Question about parameters in a closure expression?

inout parameter in a function can be changed in the function and the value kept on return.

The same for closure.

Here is Swift language statement: https://docs.swift.org/swift-book/LanguageGuide/Functions.html

In-Out Parameters

Function parameters are constants by default. Trying to change the value of a function parameter from within the body of that function results in a compile-time error. This means that you can’t change the value of a parameter by mistake. If you want a function to modify a parameter’s value, and you want those changes to persist after the function call has ended, define that parameter as an in-out parameter instead.

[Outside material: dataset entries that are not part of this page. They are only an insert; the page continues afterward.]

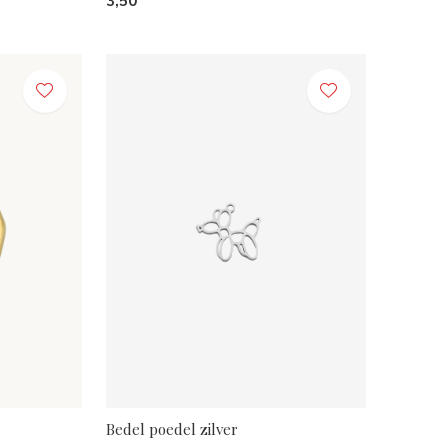
3,50
Bedel poedel zilver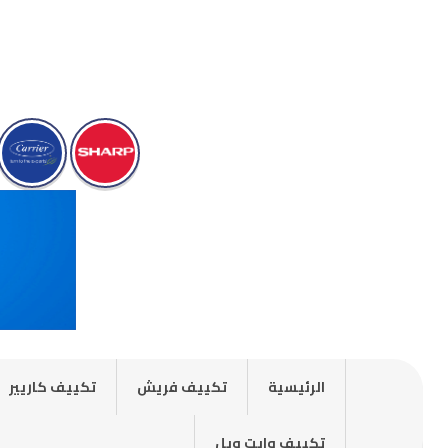
الرئيسية
تكييف فريش
تكييف كاريير
تكييف وايت ويل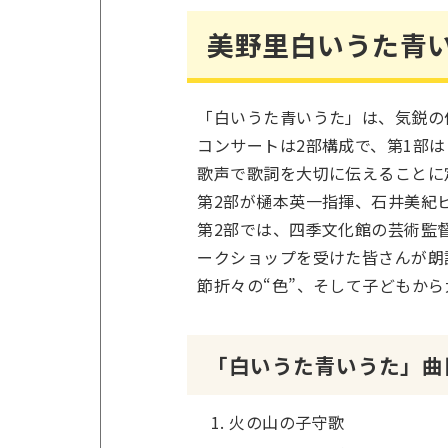
美野里白いうた青
「白いうた青いうた」は、気鋭の
コンサートは2部構成で、第1部
歌声で歌詞を大切に伝えることに
第2部が樋本英一指揮、石井美紀
第2部では、四季文化館の芸術監
ークショップを受けた皆さんが朗
節折々の“色”、そして子どもか
「白いうた青いうた」曲
火の山の子守歌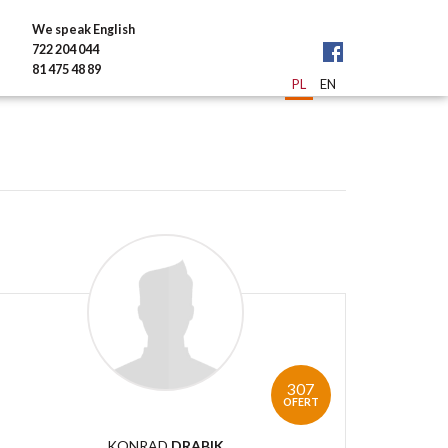
We speak English
722 204 044
81 475 48 89
PL
EN
307
OFERT
KONRAD
DRABIK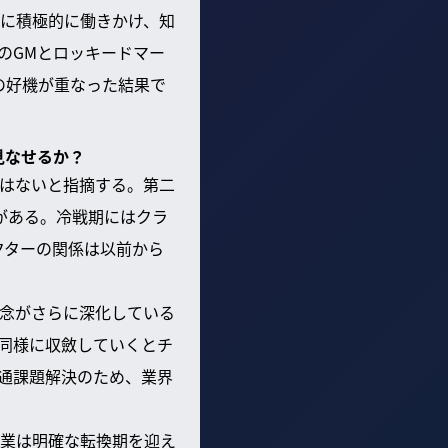
に積極的に働きかけ、知
のGMとロッキードマー
の好機が重なった結果で
見なせるか？
はないと指摘する。第二
がある。冷戦期にはクラ
クターの関係は以前から
念がさらに深化している
同様に収斂していくとチ
通課題解決のため、業界
業は明確な転換期を迎え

You write an in-out parameter by placing the

inout

keyword right before a parameter’s type. An in-out parameter has a value that is passed in to the function, is modified by the function, and is passed back out of the function to replace the original value. For a detailed discussion of the behavior of in-out parameters and associated compiler optimizations, see In-Out Parameters.

You can only pass a variable as the argument for an in-out parameter. You cannot pass a constant or a literal value as the argument, because constants and literals cannot be modified. You place an ampersand (

&

) directly before a variable’s name when you pass it as an argument to an in-out parameter, to indicate that it can be modified by the function.

Check this part of the Swift Book.

Function Argument Labels and Parameter Names (In-Out Parameters)

There's enough explanation and a example. If something unclear for you, please ask.

Thanks. I will also read this in more detail from the Swift Book.